§ **WHAT TO DO**
Every entry below needs to be printed again exactly, with its pictures left out.
+---+
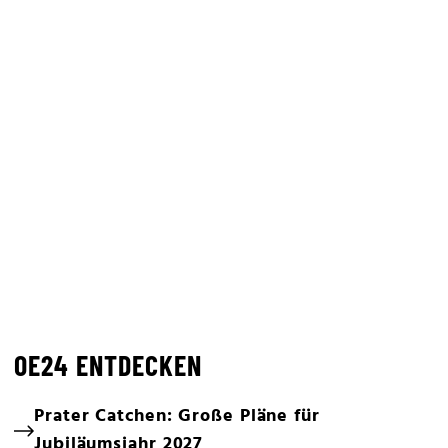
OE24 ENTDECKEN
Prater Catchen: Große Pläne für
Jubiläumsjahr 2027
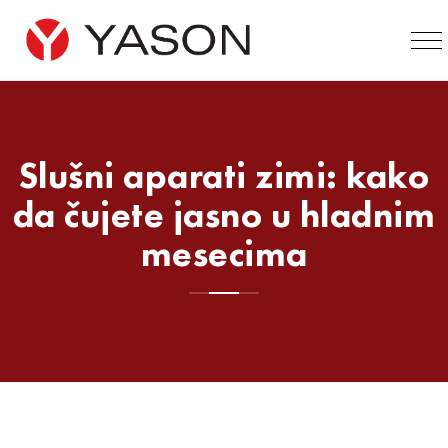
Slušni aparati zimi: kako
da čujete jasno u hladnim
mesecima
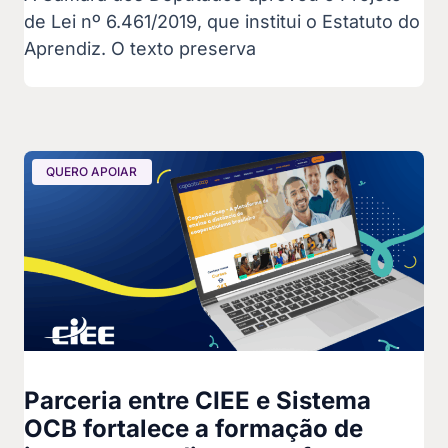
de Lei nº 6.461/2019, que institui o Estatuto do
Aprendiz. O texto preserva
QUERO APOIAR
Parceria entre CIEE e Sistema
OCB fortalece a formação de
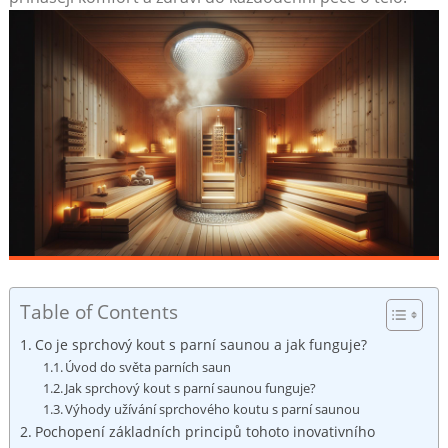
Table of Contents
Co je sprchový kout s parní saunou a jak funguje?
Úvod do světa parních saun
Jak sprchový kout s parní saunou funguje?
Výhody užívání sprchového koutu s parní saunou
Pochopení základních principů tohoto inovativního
+---+
§ **EXPECTED OUTPUT**
OE24 ENTDECKEN
Prater Catchen: Große Pläne für
Jubiläumsjahr 2027
Slušni aparati zimi: kako
da čujete jasno u hladnim
mesecima
de Lei nº 6.461/2019, que institui o Estatuto do
Aprendiz. O texto preserva
QUERO APOIAR
Parceria entre CIEE e Sistema
OCB fortalece a formação de
Table of Contents
Co je sprchový kout s parní saunou a jak funguje?
Úvod do světa parních saun
Jak sprchový kout s parní saunou funguje?
Výhody užívání sprchového koutu s parní saunou
Pochopení základních principů tohoto inovativního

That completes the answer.